One thing to keep in mind is the amount of torque that there is against the boat. You've got a downrigger with a base of about 6" square with an arm hanging out 4' with a 10# - 12# lead ball being pulled through the water. Thats a good amount of load on the base itself, now multiply that by 4 and you've got a lot of torque from your downrigger board being applied to the boat. Backerboard and fender washers are pretty much a must.
Thanks for the post Tim....I will have to search the archives as I remember reading that thread.

What should I use for backing? Another piece of steel or a piece of wood? What are fender washers?


After I posted this, I did a search and couldn't find any usefull info or pics.

Backer board; In a fiberglass boat, I'd use 3/4" plywood. Basically, you're just trying to fit as large of a piece of wood underneath the fiberglass that is practical for the item that you're mounting.
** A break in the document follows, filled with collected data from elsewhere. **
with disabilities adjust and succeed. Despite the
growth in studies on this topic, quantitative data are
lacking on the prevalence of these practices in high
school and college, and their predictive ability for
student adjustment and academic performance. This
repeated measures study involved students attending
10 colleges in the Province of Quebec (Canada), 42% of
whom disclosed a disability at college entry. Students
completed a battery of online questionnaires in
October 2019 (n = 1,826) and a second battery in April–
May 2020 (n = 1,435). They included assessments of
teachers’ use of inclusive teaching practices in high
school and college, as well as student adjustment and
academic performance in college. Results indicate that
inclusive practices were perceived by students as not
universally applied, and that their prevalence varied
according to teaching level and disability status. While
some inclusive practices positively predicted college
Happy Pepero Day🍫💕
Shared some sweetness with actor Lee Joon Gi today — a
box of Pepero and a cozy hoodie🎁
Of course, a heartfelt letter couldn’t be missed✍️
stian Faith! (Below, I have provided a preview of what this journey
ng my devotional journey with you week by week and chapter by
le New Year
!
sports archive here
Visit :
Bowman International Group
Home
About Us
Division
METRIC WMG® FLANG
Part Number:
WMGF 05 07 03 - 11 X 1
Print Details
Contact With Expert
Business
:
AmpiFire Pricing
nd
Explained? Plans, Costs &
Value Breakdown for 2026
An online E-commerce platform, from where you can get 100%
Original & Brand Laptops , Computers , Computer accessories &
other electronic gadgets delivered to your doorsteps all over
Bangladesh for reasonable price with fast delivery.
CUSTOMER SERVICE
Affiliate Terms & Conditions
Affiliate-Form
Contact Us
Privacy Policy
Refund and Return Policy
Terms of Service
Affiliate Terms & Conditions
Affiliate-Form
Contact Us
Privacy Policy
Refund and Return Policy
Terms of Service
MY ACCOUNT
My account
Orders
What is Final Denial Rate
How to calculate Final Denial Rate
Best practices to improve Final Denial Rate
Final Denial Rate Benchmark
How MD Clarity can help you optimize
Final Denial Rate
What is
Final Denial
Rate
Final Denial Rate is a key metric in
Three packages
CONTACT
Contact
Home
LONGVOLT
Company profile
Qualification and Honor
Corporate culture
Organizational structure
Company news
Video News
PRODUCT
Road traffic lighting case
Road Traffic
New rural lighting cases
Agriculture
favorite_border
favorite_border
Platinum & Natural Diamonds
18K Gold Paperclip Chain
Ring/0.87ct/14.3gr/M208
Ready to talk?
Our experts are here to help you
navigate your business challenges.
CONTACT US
That's not to say you should have a 30" piece of wood underneath something that is only 6". We're trying to sandwich the fiberglass, so that you're pressure is distributed over a larger area. If you just bolted right through the fiberglass alone, you stand a chance of pulling the bolts through, or weakening the surrounding fiberglass as time goes by. If the base of your mounting plate is 4" x 6", you'd probably want a backer of about 6" x 8", however, you're obviously limited by the amount of room you have down there.

Fender washers are just large diameter, thick washers. You can get them at home depot or a TSC. You'll want to use stainless steel hardware. If you look at where your cleats are mounted, you should see where the manufacturer used a backerboard.

If you go to http://www.walleyecentral.com in the forums section search in the "boat and trailers" area, as well as "general fishing", you can find lotsa conversations and hopefully pictures.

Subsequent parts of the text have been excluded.